If you include as sports anything that is covered by sports writers and is often reported in sports sections, then we can retire this thread right now. Hands down, it is hot dog eating contests. Yes, they are covered by sports writers, one of them actually listed one of the winners as one of ten test best athletic accomplishments of the year. An activity that is extremely unhealthful and rubs it in the faces of billions of people in the world who don’t get enough to eat. Apparently it qualifies as a sport in the minds of some because of the great physical effort needed to stuff meat down your throat, and the tolerance for pain as your GI tract becomes bloated. The only “sport” offhand I know that is sicker is shooting deer by clicking on the internet. Yes, there really are internet sites that allow you to kill animals remotely through the internet. At least there have been, maybe they have finally been banned.
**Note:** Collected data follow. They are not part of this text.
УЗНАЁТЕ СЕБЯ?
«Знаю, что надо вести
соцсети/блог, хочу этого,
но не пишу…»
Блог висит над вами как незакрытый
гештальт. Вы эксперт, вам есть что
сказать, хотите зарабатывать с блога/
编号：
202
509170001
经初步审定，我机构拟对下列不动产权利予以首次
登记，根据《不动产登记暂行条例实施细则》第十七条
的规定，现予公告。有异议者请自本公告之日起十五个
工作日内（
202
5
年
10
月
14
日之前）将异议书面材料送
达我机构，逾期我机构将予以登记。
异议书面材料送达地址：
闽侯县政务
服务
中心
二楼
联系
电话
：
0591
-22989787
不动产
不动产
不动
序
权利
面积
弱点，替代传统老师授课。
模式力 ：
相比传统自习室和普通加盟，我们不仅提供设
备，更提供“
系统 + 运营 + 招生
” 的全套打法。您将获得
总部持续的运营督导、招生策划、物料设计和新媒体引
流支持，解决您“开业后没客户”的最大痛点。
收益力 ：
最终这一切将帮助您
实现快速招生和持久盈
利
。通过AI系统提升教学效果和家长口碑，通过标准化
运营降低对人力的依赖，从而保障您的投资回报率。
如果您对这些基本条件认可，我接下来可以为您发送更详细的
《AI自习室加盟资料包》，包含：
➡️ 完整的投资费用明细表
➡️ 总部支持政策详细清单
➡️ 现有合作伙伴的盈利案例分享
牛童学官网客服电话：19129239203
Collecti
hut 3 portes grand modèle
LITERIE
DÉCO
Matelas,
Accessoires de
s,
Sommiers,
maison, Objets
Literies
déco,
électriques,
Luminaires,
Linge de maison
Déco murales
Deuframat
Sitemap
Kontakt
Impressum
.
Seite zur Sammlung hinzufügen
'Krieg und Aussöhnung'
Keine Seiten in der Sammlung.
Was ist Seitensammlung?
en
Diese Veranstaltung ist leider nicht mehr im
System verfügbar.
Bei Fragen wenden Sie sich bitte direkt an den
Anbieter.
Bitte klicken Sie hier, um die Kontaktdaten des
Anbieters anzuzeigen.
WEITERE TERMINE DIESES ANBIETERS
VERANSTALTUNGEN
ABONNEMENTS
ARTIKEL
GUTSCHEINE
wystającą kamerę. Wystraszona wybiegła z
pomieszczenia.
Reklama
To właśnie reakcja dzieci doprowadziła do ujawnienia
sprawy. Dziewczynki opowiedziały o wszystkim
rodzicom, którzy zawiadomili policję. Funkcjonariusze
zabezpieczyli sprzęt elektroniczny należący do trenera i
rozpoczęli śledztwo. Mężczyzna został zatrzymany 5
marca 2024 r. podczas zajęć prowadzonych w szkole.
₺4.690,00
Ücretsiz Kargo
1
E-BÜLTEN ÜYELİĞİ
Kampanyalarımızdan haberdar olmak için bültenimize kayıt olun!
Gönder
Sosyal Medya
I don’t agree completely on boxing. AdH is right that the sport is a mess now, there are too many championships in every division, and the sport is set up so that the best fighters in a division often may not meet each other (Exhibit A: Pacquiao and Mayweather). In other sports the best have to compete head to head or team to team with the best. In boxing that is not the case, because matches are determined by money, building a fighter’s career with relatively easy matches, how well rival promoters get along with each other, and many other factors. And of course the sport is violent, many ex-boxers have serious brain damage. I agree there are a lot of strikes against it.
OTOH, boxing arguably requires a high level of more skills than any other sport: speed, strength/power, endurance, agility, awareness, hand-eye-coordination, courage, pain tolerance. Virtually any general ability you can name that is associated with some sport is demanded by boxing. There is almost no other sport that requires all these skills, certainly not the major ones like baseball, football (U.S. or Euro), basketball, hockey, let alone cycling. Some very good boxers may get by without being really accomplished in some of these skills, but the cream of the crop have all of them, and they are all on full display when they perform. The only possible athletic factors boxing lacks that I can think of are a) it is an individual sport so one does not have to harmonize with teammates; b) matches are always in a temperature-controlled environment, so weather is not a factor; and c) weight divisions mean that an athlete doesn’t have to overcome major disadvantages in size (though Manny Pacquiao is fighting and destroying men who weigh 15-20 pounds more than he does when they get in the ring; and in the heavyweight division, matches may occur between fighters who differ by as much as fifty pounds and more than six inches of height).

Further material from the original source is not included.